Champion trainer Paul Nicholls has backed the decision of the British Horseracing Authority to race behind closed doors from Tuesday due to the coronavirus outbreak.
A week on from the start of the Cheltenham Festival, racing will take place at Wetherby and Taunton without crowds.
Following advice from Scottish Government, Kelso’s meeting on Monday was already staged behind closed doors and early on Monday afternoon a statement was released with the expected news that all British racecourses would follow suit, initially until the end of March.
And given the work which goes on behind the scenes, Nicholls feels the longer racing can go on the better – rather than go into a total shutdown, as has been announced in France.

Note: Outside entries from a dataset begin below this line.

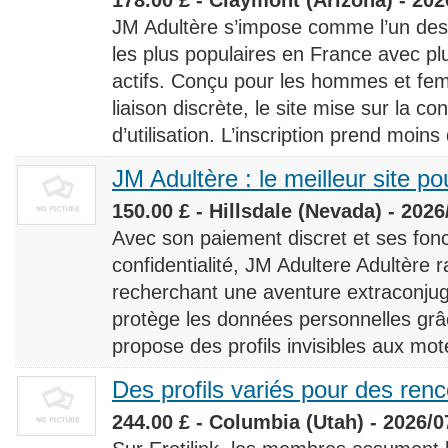
JM Adultère s’impose comme l’un des 
les plus populaires en France avec 
actifs. Conçu pour les hommes et fe
liaison discrète, le site mise sur la conf
d’utilisation. L’inscription prend moins
JM Adultère : le meilleur site po
150.00 £ - Hillsdale (Nevada) - 2026
Avec son paiement discret et ses fonc
confidentialité, JM Adultere Adultère r
recherchant une aventure extraconjuga
protège les données personnelles grâ
propose des profils invisibles aux mot
Des profils variés pour des ren
244.00 £ - Columbia (Utah) - 2026/0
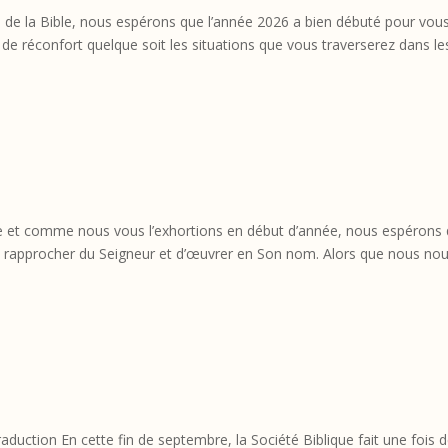
s de la Bible, nous espérons que l’année 2026 a bien débuté pour vous
t de réconfort quelque soit les situations que vous traverserez dans le
e et comme nous vous l’exhortions en début d’année, nous espérons
s rapprocher du Seigneur et d’œuvrer en Son nom. Alors que nous no
aduction En cette fin de septembre, la Société Biblique fait une fois 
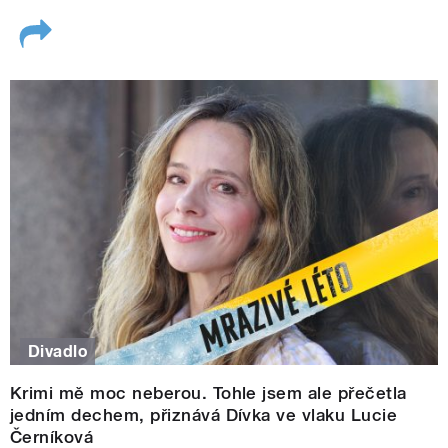
Divadlo
Krimi mě moc neberou. Tohle jsem ale přečetla
jedním dechem, přiznává Dívka ve vlaku Lucie
Černíková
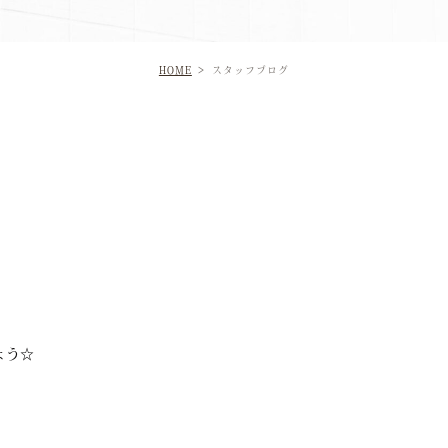
HOME
スタッフブログ
ょう☆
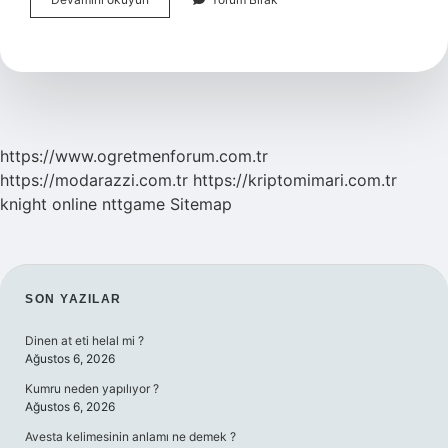
Nasıl
Yazılır
Tdk
2024
https://www.ogretmenforum.com.tr
https://modarazzi.com.tr
https://kriptomimari.com.tr
knight online
nttgame
Sitemap
SIDEBAR
SON YAZILAR
Dinen at eti helal mi ?
Ağustos 6, 2026
Kumru neden yapılıyor ?
Ağustos 6, 2026
Avesta kelimesinin anlamı ne demek ?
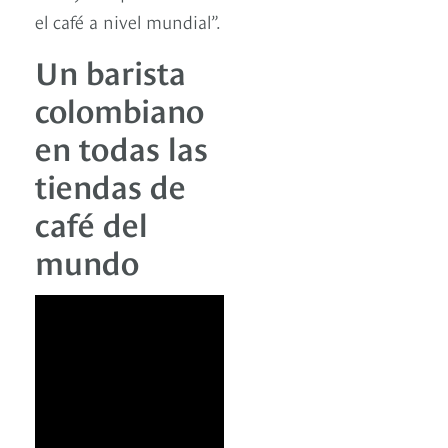
el café a nivel mundial”.
Un barista
colombiano
en todas las
tiendas de
café del
mundo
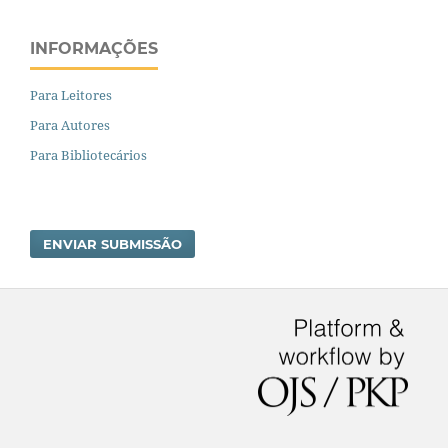
INFORMAÇÕES
Para Leitores
Para Autores
Para Bibliotecários
ENVIAR SUBMISSÃO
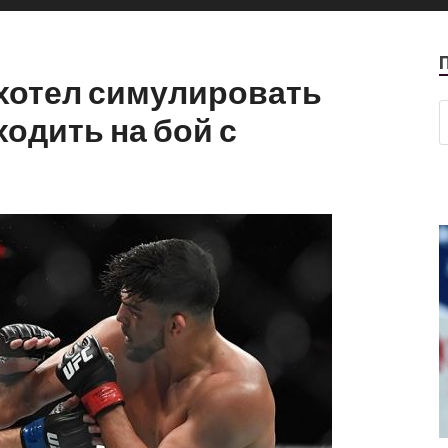
 хотел симулировать
ходить на бой с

“It’s nice we can carry on in some way,” said Nicholls.
“The horses have still got to be exercised and trained and fed and looked after whether they race or not, so if we can carry on without doing any harm to anyone it’s a good thing.
“All the work behind the scenes still has to happen whether we race or not, you can’t just leave the horses in their boxes and turn them out. They still have to be trained, fed and looked after and while we are doing that we obviously want to run if it’s possible to do it.
“Whatever we do in everyday life there is a risk at the moment, we’ve just got to be vigilant and use common sense. I’m sure they are doing the right thing.”
Champion jockey Richard Johnson echoed those sentiments and after riding Wayfinder to victory at Hereford he told Sky Sports Racing: “We’re all keen to keep going as long as it’s the right thing to do.
“We’re going behind closed doors, so we’ll see how it goes.
“We’ll keep taking advice from people who know about these things and take it from there.
“All the horses are in training and going so if we’re able to carry on racing that would be fantastic, but only as long as it fits in with everybody else.”
Emma Lavelle, president of the National Trainers Federation, is another keen to race if at all possible.
She said: “I think we all want to carry on racing if possible. If it means fewer going to the races and we can manage the situation, so long as the Government directives agree we can continue then I think that is absolutely the right thing to do.
“In the current climate and with what’s happening both here and across the rest of Europe, it obviously makes sense that we should be taking that approach and keeping everybody safe.
“All we can do is look after our staff and look after our horses. The horses still need to be exercised, obviously, and looking after our staff and our horses is the main priority.
“It’s a positive thing for racing to be able to continue, but limiting any risk by reducing by far the number of people that are there.
“It’s extraordinary times and a time when everything is evolving at speed and I think we have to do the same. Although it’s going to be different and in some cases it might not be that straightforward, if that’s what we’ve got to do to allow racing to continue then that’s what we have to do.
“If staff from one yard have to help staff from another, because everybody has got less people there, then so be it.
“The great thing about racing is it’s such a community, I think people will always want to help each other to try to keep it going for as long and as successfully as we can.
“We had a good chat with all our staff this morning. We have hand sanitisers all over the place and try to make sure everyone is washing their hands. Even sitting at breakfast we’re keeping people a little bit further away from each other.
“If anybody doesn’t feel well we can self-isolate as quickly as possible. At the moment everybody seems absolutely fine. I think everyone is in the same position of trying to look after themselves and each other and keep the show on the road.”
However, Lavelle said she does fear racing being cancelled entirely.
She added: “The impact on us and other businesses is going to be big, I’m sure.
“I suppose as a predominantly National Hunt trainer, a lot of our horses are finishing up now anyway, or they will be in the next few weeks. They’ll be heading out to the field to have their summer holiday, so that puts less pressure on our staff.
“Our business is a different business to the Flat trainers’ businesses, who are just going into their season now.
“It’s massively concerning, but I think all we can do is put in sensible measures to try to keep everybody safe and at the same time maintaining the welfare of our horses, which is something that has to happen.
“It’s not like some of the businesses in London where you can work remotely. We’ve still got to be able to feed them, ride them and keep them going.”